Activity:
Reply with one number: the count of lines in the listing that contain the string "piedras".

Data records:
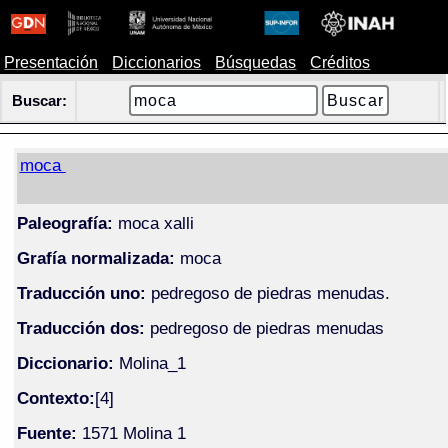
Presentación
Diccionarios
Búsquedas
Créditos
Buscar:
moca
Paleografía:
moca xalli
Grafía normalizada:
moca
Traducción uno:
pedregoso de piedras menudas.
Traducción dos:
pedregoso de piedras menudas
Diccionario:
Molina_1
Contexto:
[4]
Fuente:
1571 Molina 1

Solved exercise:
2